Another recent study also revealed that higher levels of physical activity are associated with lower pregnancy problems in women. In the study, which included 6130 women who participated in The Australian Longitudinal Study on Women’s Health (ALSWH), those who were overweight had the hazard ratios (HR) of 1.18 (95% CI: 0.99-1.39) while this index was 1.36 (95% CI 1.14-1.63) in obese women (Mena et al. 2020).

Sexual dysfunction is an important disorder that many couples experience that may contribute to their pregnancy problems. Previous studies have shown that a lifestyle intervention in women with obesity and infertility would improve sexual function (Wekker et al. 2018).

In the study, participants in the intervention group were advised to reduce daily intake by 600 kcal/day. They were advised to be more physically active and to take a minimum of 10,000 steps a day. 

Recent studies have also investigated the impact of lifestyle factors on pregnancy outcomes. Presented virtually at ENDO 2021A, the Endocrine Society’s annual meeting, research has shown that a lifestyle intervention on women with obesity and infertility is more effective in increasing the pregnancy rate than fertility treatments (Williams 2021).

obesity fertility pregnancy couple

The program called the Fit-For-Fertility (FFF) program included several sessions with a kinesiologist and a nutritionist every six weeks. The program is a cost-effective alternative to the standard of care for obese women requiring fertility treatments, according to the lead researcher Matea Belan, Ph.D. of the University of Sherbrooke and the Research Center of the Centre Hospitalier Universitaire de Sherbrooke (RC-CHUS) in Quebec, Canada.

In the study, 130 women receiving treatment at a fertility clinic were randomly divided into two groups. Participants in the FFF group were asked to follow a minimum of 1 of the 12 group sessions, which included 45-minute lessons on nutrition, lifestyle changes, and lifestyle habits.

Then, the participants followed a 45-minute session of different types of physical activity, including walking, circuit training, step exercise, and others. In the control group, women had access to fertility treatments but did not participate in the FFF program (Williams 2021).
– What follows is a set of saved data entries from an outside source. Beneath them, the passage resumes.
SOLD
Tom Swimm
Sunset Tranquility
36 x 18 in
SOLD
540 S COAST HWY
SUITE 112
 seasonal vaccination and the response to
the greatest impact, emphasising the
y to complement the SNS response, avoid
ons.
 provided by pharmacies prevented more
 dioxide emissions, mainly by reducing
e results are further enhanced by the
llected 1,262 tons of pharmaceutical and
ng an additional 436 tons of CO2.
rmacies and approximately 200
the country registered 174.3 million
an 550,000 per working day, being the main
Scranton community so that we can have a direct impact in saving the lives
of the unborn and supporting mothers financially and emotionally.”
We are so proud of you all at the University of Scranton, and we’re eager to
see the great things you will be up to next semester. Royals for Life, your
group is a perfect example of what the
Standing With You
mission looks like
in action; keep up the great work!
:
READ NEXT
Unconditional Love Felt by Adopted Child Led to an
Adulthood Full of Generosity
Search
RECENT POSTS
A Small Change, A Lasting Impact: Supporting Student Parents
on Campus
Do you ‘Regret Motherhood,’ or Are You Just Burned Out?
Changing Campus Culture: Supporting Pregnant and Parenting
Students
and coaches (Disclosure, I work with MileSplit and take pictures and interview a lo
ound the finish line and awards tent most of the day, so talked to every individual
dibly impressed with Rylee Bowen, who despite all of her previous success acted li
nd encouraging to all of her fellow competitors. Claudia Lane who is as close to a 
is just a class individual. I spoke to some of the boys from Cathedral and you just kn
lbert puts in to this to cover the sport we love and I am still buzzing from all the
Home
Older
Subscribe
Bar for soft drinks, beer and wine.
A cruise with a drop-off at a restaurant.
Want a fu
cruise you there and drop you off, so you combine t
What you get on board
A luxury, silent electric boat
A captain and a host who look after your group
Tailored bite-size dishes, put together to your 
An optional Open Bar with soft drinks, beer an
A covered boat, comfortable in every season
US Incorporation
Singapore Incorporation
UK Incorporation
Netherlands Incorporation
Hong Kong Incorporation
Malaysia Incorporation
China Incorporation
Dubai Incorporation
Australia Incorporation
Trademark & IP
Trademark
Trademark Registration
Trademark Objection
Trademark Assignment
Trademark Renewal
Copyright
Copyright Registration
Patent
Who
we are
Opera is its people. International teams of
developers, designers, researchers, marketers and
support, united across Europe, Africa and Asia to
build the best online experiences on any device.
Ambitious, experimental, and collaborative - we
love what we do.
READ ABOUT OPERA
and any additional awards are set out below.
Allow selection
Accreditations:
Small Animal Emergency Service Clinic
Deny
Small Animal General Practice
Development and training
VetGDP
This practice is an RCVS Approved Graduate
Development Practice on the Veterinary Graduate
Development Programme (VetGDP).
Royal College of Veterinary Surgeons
The study found that the FFF group participant had a live-birth rate of 51%, which was 36.8% for the control group, among the participants who completed at least six months of the research or became pregnant during the first six months. Also, participants without any fertility treatment had a pregnancy rate of 33.3% in the treatment group, compared with 12.3% in the control group.

“Our study shows that the FFF program can significantly improve the pregnancy rate, especially the spontaneous pregnancy rate when no fertility treatments are required, as well as the live birth rate,” said Matea Belan.

“We hope this research will give women with obesity and infertility affordable access to a tailored lifestyle intervention adapted to their condition and their specific needs in order to improve their chances of having a pregnancy and building a family” (Williams 2021).

Related Publications

Bond, R. T., A. Nachef, et al. (2020). “Obesity and Infertility: A Metabolic Assessment Strategy to Improve Pregnancy Rate.” J Reprod Infertil 21(1): 34-41.
Mena, G. P., G. I. Mielke, et al. (2020). “Do physical activity, sitting time and body mass index affect fertility over a 15-year period in women? Data from a large population-based cohort study.” Human Reproduction 35(3): 676-683.
Vitale, S. G., V. L. La Rosa, et al. (2017). “The Impact of Lifestyle, Diet, and Psychological Stress on Female Fertility.” Oman Med J 32(5): 443-444.
Wekker, V., M. D. A. Karsten, et al. (2018). “A lifestyle intervention improves sexual function of women with obesity and infertility: A 5 year follow-up of a RCT.” PLoS One 13(10): e0205934.
Williams, C. (2021). “Lifestyle program improves fertility for women with obesity, infertility.”